# Black legs, hair loss, weak legs



## tennjed33 (Jan 2, 2017)

My beautiful 12 year old Golden has been experiencing blackness of her back legs and hair loss. The hair loss is on her back legs and on her backside. Over the past few days she coming down to the basement with me, but unable/unwilling to climb back up and I have to carry her. She still is energetic on walks and when we get home, eats and drinks well, but she is making me quite concerned. She was on some pills for a while, but that didn't seem to help. She is also scratching a lot, which the pills did help with. Anyone seen something like this? I am finding lots of information about the weakening of legs, but nothing about this blackening thing.


----------



## AmberSunrise (Apr 1, 2009)

I would urge you to have a complete thyroid panel done at your vets.

Good luck


----------



## Megora (Jun 7, 2010)

You probably have two separate issues based on what you are describing.

Weakness - is sometimes (or most of the time) related to arthritis. She's probably dealing with weakness and instability. So climbing stairs might be hard for her.
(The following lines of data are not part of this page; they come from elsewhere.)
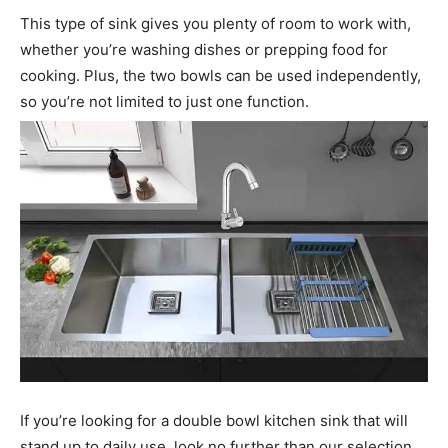
This type of sink gives you plenty of room to work with,
whether you’re washing dishes or prepping food for
cooking. Plus, the two bowls can be used independently,
so you’re not limited to just one function.
If you’re looking for a double bowl kitchen sink that will
stand up to daily use, look no further than our selection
Might add just because this was in our experience - climbing or going downstairs had an extra danger because after age 12, the dogs would experience their rears falling out on them. Basically they'd fall down - and that could be really scary on the stairs. With our dogs, they were not supposed to go up or down without us right there and ready to support them to keep them from tumbling down the steps. 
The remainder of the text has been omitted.